Accra, Ghana, January 29, 2019//-A renowned economist and Professor at the University of Cape Coast (UCC), John Gatsi, has observed that the latest Bank of Ghana (BoG) economic data questions the government’s commitment to policy decisions bothering on rice and sugar import reduction.
According to him, the 2018 economic data which backs BoG’s decision to reduce the policy rate by 100 basis points to 16% looks interesting.
Firstly, the data shows an addition of about Ghc 50 billion to public debt stock from 2017. The high public debt level, in the data, is conveniently measured against projected GDP to reflect a relatively lower Debt-GDP ratio.
The data also reveals a distressing situation of repayment cost exceeding the needed investments in national infrastructure.
Investment in broad based national infrastructure strategically positions the economy for continuous growth and development.
“It is important, at this point, to remark that the economic cost of the high debt is not only in the repayment, but also, how the repayment entangles commitments to capital expenditure. An example is the slow pace of infrastructural investment across the country”, Prof Gatsi, said.
Secondly, on external sector developments, Ghana, in 2018, recorded total capital goods import of about $2000 million and over $2,570 million consumption imports, out of which $339 million was spent on rice importation, he added.
On the policy front, government’s flagship agric program-Planting for Foods and Jobs (PFJ) may not be impacting rice importation significantly as rice importation continues to grow, according to Prof Gatsi.
“About $123 million was also spent to import sugar, while policy decision on making the Komenda sugar factory operational remains unclear. Though export of palm oil yielded $128 million, import volume of palm oil products doubled relative to $257 million when compared with exports”.
Thirdly, Gross International Reserve, which provides an outlook for import cover and currency management, reduced from over $7,500 million in 2017 to about $6,900 million in 2018.
The net international reserve which was $3,400 million at the beginning of 2017, also reduced to $3,240 million in 2018, after increasing to $4,500 million in 2017.
This shows that the 2016 net international reserve was better than 2018. Again, it signals that the BoG over intervened in the forex market to manage the strength of the cedi, which presently settles around the Ghc 5 perimeter against the dollar.

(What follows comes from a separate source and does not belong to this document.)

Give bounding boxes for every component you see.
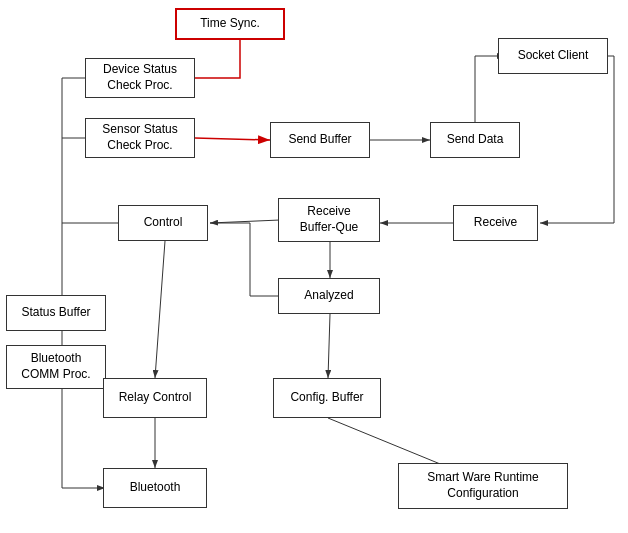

“The cedi according to the BoG deprecated more than 8% in 2018 and greeted us with more than 2% depreciation in January 2019 with depleting reserve does not signal reduction in policy rate.
Perhaps in the first quarter the quantum of currency reserve may be at risk and the Monetary Policy Committee (MPC) rate reduction is not a reflection of the reserve and risk side realities
Prof Gatsi noted that Non Performing Loans (NPL) only reduced by 3% despite the banking sector reform and assurances of renewed confidence in the sector.
“From the present economic outlook, focus on agriculture remains paramount. Currency management as well as a progressive balance between debt repayment cost and capital expenditure have to be pursued vigorously by the economic managers”.